New cardiac medical devices offer options

Dr. Miguel Leal, Dr. Michael Field

Pictured above, L to R: Dr. Miguel Leal, Dr. Michael Field. Not pictured: Dr. Rodrick Deaño, Dr. Steve Ewer, Dr. Kurt Jacobson, and coordinator Mary Francois.

From the first pacemaker implanted in 1958 to today’s cutting-edge tools, technological innovations in cardiovascular medical devices have opened possibilities for patients living with heart conditions. Recently, clinicians with the UW Health Clinical Cardiac Electrophysiology and Interventional Cardiology programs entered a new era: they’ve begun to place two different devices recently approved by the Food and Drug Administration. The first is a miniaturized, leadless pacemaker (the Micra® Transcatheter Pacing System, pictured at upper right). The second is a Left Atrial Appendage Closure implant (the WATCHMAN™ LAAC Implant, pictured at lower right).

“The Micra TPS allows us to provide a patient with cardiac pacing in the ventricle without having to implant an endovascular lead (or wire), or to have a pulse generator implanted in the chest. This minimizes the risk of infection and eliminates the risk of lead failure,” said Miguel Leal, MD, assistant professor (CHS), Cardiovascular Medicine and director of the UW Health Device Clinic & Lead Management Program.

Leadless pacemaker technology is still at an emerging stage, and Dr. Leal explained that devices such as these are expected to be used preferentially for patients with conditions that increase peri- and post-operative risk of a traditional transvenous pacemaker implant. This would include patients with a prior history of endovascular or intracardiac infections, venous occlusions, or significant stenosis (narrowing) of the veins that would ordinarily be used to house pacemaker wires. Other possibilities include young patients for whom indwelling endovascular hardware for many decades would be an undesirable burden, or patients with limited venous access due to other conditions such as cancer and kidney disease. “As the device gains more track record, it is conceivable that it may constitute a new standard of care in the years to come, but that is not the focus at the present time,” said Dr. Leal.

The tiny, leadless pacemaker is a breakthrough, though—the first of its type to be approved by the FDA. (Editor’s note: Richard Page, MD, George R. and Elaine Love Professor and chair, Department of Medicine, chairs the FDA committee that approved both of these medical devices.) At present, the Micra TPS is only available for single-chamber ventricular-based pacing, as its atrial component is still under development. “In selected patients, this may constitute the safest and most viable form of delivering cardiac pacing in situations where the use of a traditional device may be too risky or simply not feasible,” said Dr. Leal.
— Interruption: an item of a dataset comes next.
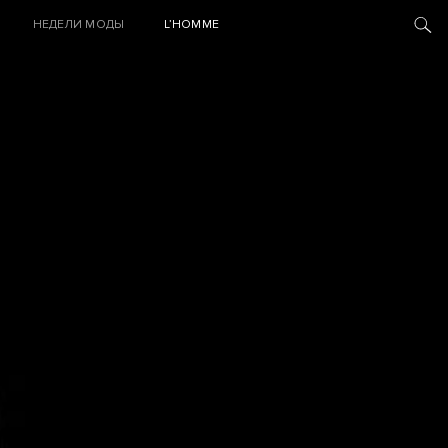
НЕДЕЛИ МОДЫ
L’HOMME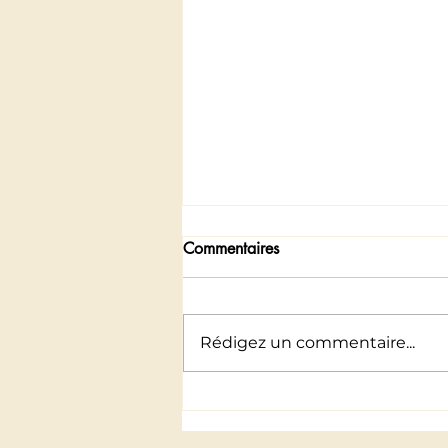
Commentaires
Rédigez un commentaire...
Mes deux anges gardiens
The Watchman LAAC implant is intended for patients living with non-valvular atrial fibrillation (AF), which is the most common form of AF in developed nations. AF carries a 3- to 5-fold increased risk of ischemic stroke, and anticoagulation therapy is generally used to mitigate this risk. However, some patients living with AF have a contraindication for anticoagulation, such as bleeding or risk of falls. “The most compelling indication for this device is in patients with high risk of stroke due to atrial fibrillation who have contraindications to long-term anticoagulation but who are suitable for short term anticoagulation around the time of device implant,” said Michael Field, MD, associate professor (CHS), Cardiovascular Medicine.

The device closes off the left atrial appendage (LAA) to prevent any blood clots that form in the LAA from entering the blood stream and potentially causing a stroke. In two clinical studies, PROTECT AF and PREVAIL, the device was shown to be non-inferior to warfarin for prevention of stroke in patients with AF who were eligible for warfarin. Further studies are both needed and underway, explained Dr. Field, who advises that patients who can be safely managed with warfarin or novel oral anticoagulation agents should probably continue those medications.

“What we need data on is the efficacy of Watchman versus aspirin or clopidogrel for stroke prevention in people who cannot take warfarin or novel oral anticoagulants (NOACs). This is a question that we hope will be answered by the ASAP-TOO trial, which just started enrolling. Also, if PROTECT and PREVAIL could be repeated against a NOAC, it would be more timely and relevant to practice, especially since an important finding in PROTECT and PREVAIL was a reduction in hemorrhagic stroke versus warfarin which is similar to what we see in the trials comparing the NOACs to warfarin,” said Dr. Field.